EVLİLİĞİN OLMAZSA OLMAZ KURALLARI

Evlilik; bir kadınla bir erkeğin yasal birleşmesiyle oluşan kurumsal bir yapıdır. Bir evliliğin geçerli olabilmesi için yasal ve toplumsal normlar bakımından kabul edilebilir bir birleşmenin olması gerekir. Türkiye’de çiftler geleneksel olarak resmi nikâhın yanı sıra imam nikâhı ile de evlilikleri söz konusu olmakla beraber sadece resmi nikâhla veya sadece imam nikâhı ile de yaşayan çiftler de bulunmaktadır.

Son yıllarda resmi veya dini evlilik usulleri dışında, birlikte yaşam sürerek evlilik hayatı oluşturan aile yapıları da gün geçtikçe sıkça görülmeye başlamıştır.

Evlilik her ne kadar bu şekilde tarif edilse de, evlilik öncesi ve evliliğe giden yolda ülkeden ülkeye değişen farklı örf ve adetler de bulunabilmektedir. Bizim için Türkiye’de evlilik demek; gelenek ve görenekler açısından (dini nikah) veya medeni hukuk açısından(remi nikah) tanınmışlığı olan, toplum tarafından da kabul edilen birleşme demektir.

Dünyadaki evlilik türleriyle alakalı bir çok sosyolojik çalışmalar yapılmakla beraber özellikle Türkiye’ye özgü yer evliliklerde bulunmaktadır.

  • Taygeldi Evliliği ( analı kızlı aynı eve gelin gitme)

  • Sorarat Evliliği ( Eşi ölen erkeğin baldızıyla evliliği)

  • Levirat Evliliği ( ağabeysi ölen erkeğin yengesi ile evlenmesi)

  • Kan Bedeli Evliliği ( aralarında kan davası olan iki ailenin kan davasını sonlandırmak için yapılan evlilik)

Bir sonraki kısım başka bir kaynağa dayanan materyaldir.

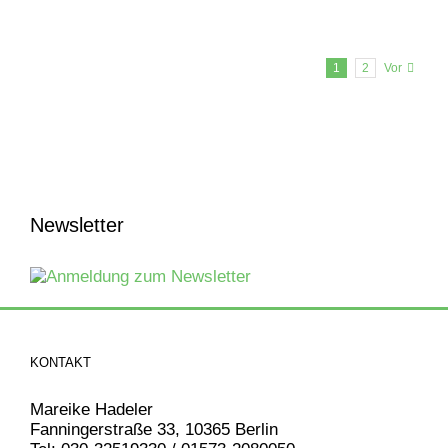
1
2
Vor
Newsletter
KONTAKT
Mareike Hadeler
Fanningerstraße 33, 10365 Berlin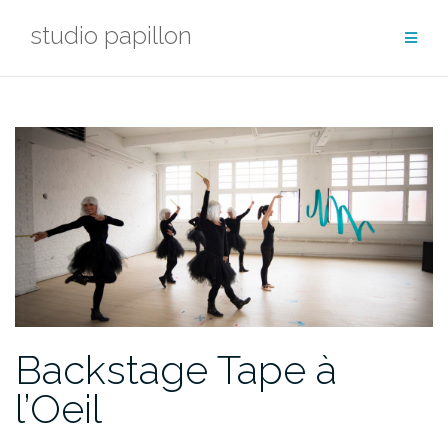
Aller
studio papillon
au
contenu
Backstage Tape à
l’Oeil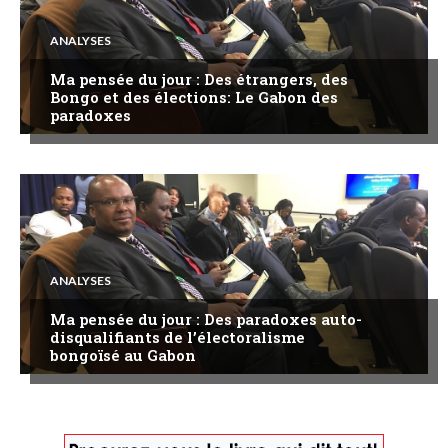
ANALYSES
Ma pensée du jour : Des étrangers, des
Bongo et des élections: Le Gabon des
paradoxes
ANALYSES
Ma pensée du jour : Des paradoxes auto-
disqualifiants de l’électoralisme
bongoïsé au Gabon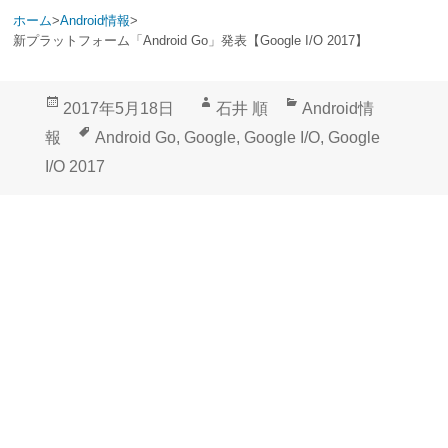
ホーム
>
Android情報
>
新プラットフォーム「Android Go」発表【Google I/O 2017】
投
作
カ
2017年5月18日
石井 順
Android情
稿
成
テ
タ
報
Android Go
,
Google
,
Google I/O
,
Google
日:
者
ゴ
グ
I/O 2017
リ
ー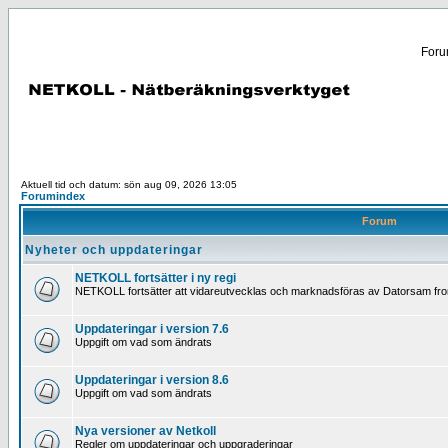
Forum
Aktuell tid och datum: sön aug 09, 2026 13:05
Forumindex
Forum
Nyheter och uppdateringar
NETKOLL fortsätter i ny regi
NETKOLL fortsätter att vidareutvecklas och marknadsföras av Datorsam fr
Uppdateringar i version 7.6
Uppgift om vad som ändrats
Uppdateringar i version 8.6
Uppgift om vad som ändrats
Nya versioner av Netkoll
Regler om uppdateringar och uppgraderingar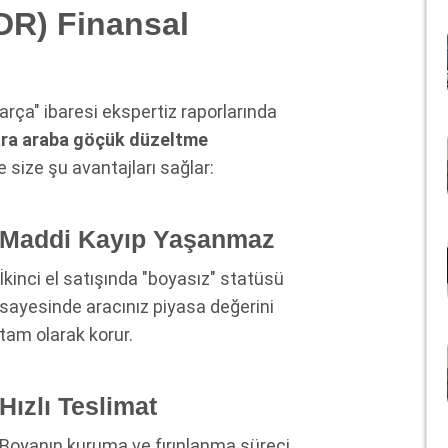
DR) Finansal
arça" ibaresi ekspertiz raporlarında
ra araba göçük düzeltme
ize şu avantajları sağlar:
Maddi Kayıp Yaşanmaz
İkinci el satışında "boyasız" statüsü
sayesinde aracınız piyasa değerini
tam olarak korur.
Hızlı Teslimat
Boyanın kuruma ve fırınlanma süreci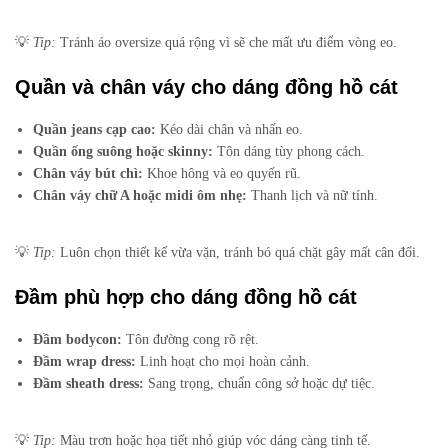
💡
Tip:
Tránh áo oversize quá rộng vì sẽ che mất ưu điểm vòng eo.
Quần và chân váy cho dáng đồng hồ cát
Quần jeans cạp cao:
Kéo dài chân và nhấn eo.
Quần ống suông hoặc skinny:
Tôn dáng tùy phong cách.
Chân váy bút chì:
Khoe hông và eo quyến rũ.
Chân váy chữ A hoặc midi ôm nhẹ:
Thanh lịch và nữ tính.
💡
Tip:
Luôn chọn thiết kế vừa vặn, tránh bó quá chặt gây mất cân đối.
Đầm phù hợp cho dáng đồng hồ cát
Đầm bodycon:
Tôn đường cong rõ rệt.
Đầm wrap dress:
Linh hoạt cho mọi hoàn cảnh.
Đầm sheath dress:
Sang trọng, chuẩn công sở hoặc dự tiệc.
💡
Tip:
Màu trơn hoặc họa tiết nhỏ giúp vóc dáng càng tinh tế.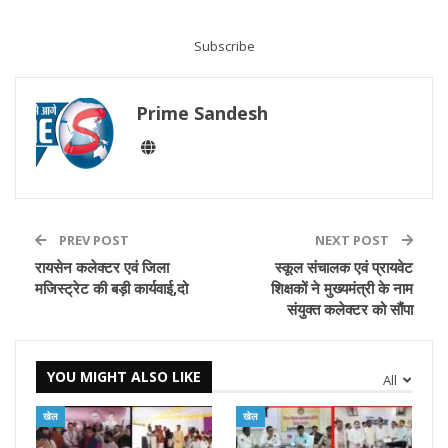
Subscribe
Prime Sandesh
PREV POST
NEXT POST
रायसेन कलेक्टर एवं जिला
स्कूल संचालक एवं प्रायवेट
मजिस्ट्रेट की बड़ी कार्यवाई,दो
शिक्षकों ने मुख्यमंत्री के नाम
संयुक्त कलेक्टर को सौंपा
YOU MIGHT ALSO LIKE
All
खेल
खेल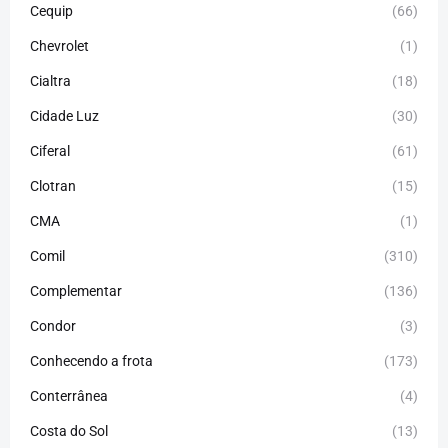
Cequip
(66)
Chevrolet
(1)
Cialtra
(18)
Cidade Luz
(30)
Ciferal
(61)
Clotran
(15)
CMA
(1)
Comil
(310)
Complementar
(136)
Condor
(3)
Conhecendo a frota
(173)
Conterrânea
(4)
Costa do Sol
(13)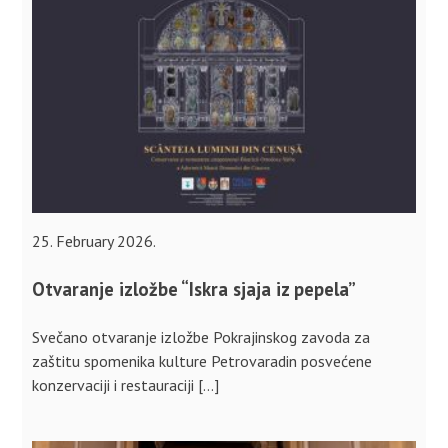
25. February 2026.
Otvaranje izložbe “Iskra sjaja iz pepela”
Svečano otvaranje izložbe Pokrajinskog zavoda za
zaštitu spomenika kulture Petrovaradin posvećene
konzervaciji i restauraciji […]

  • Berdel Evliliği (farklı aileden evlenecek iki erkeğin evlilik çağındaki kız kardeşlerin değiştirilmesi suretiyle evlilik)

  • Akraba Evliliği

Özellikle Türkiye’deki 1950’ler sonrası başlayan köyden kente göçler, 1990’lı yıllarda doyuma ulaşmıştır. İster tam, isterse eksik kentleşme süreci sonunda Türkiye’de yerel ve bölgesel kültürel farklar gün geçtikçe azalmış ve hatta neredeyse homojen bir hale gelmiştir. Bu homojenliği sağlayan ana unsur ise; yerel ve küresel kapitalizmin oluşturduğu kent kültürü içinde aynı sosyal ortamda yaşayan, eğitim alan, çalışan insanlar arasındaki kültürel benzerliklerin çoğalmasıdır. Dünyada özellikle batı eksenli kültürlü toplumlarda( Türkiye de dâhil) aile yapıları ve evlerin iç düzenleri birbirine benzer hale gelmiştir.

Türkiye özelinde ama genelde de dünya üzerinde farklı kültürden gelen insanlar, gittikçe artan ortak müştereklikler sayesinde çok kolayca ve uyum içerinden sürüp giden evlilikler yapabilmektedir.

Ama ancak her şeye rağmen, uyumlu bir evliliğin sürdürülmesi için olmazsa olmaz bazı zorunluluklar da bulunmaktadır. Bu zorunluluklar veya asgari müştereklere uymak kaydıyla dünyanın en büyük kariyeri mutlu bir yuva kurmaktır.

İyi bir aile iletişimi ağı içerinde mutlu bir yuva kurmanın olmazsa olmaz kuralları;

  1. Karşılıklı hoşgörü ve anlayış,

  2. Sevgi ve saygı,

  3. Güven ve sadakattir.

Son söz; mutlu bir yuvada bahar mevsimi hiç bitmez, dost sohbetleri hiç esilmez.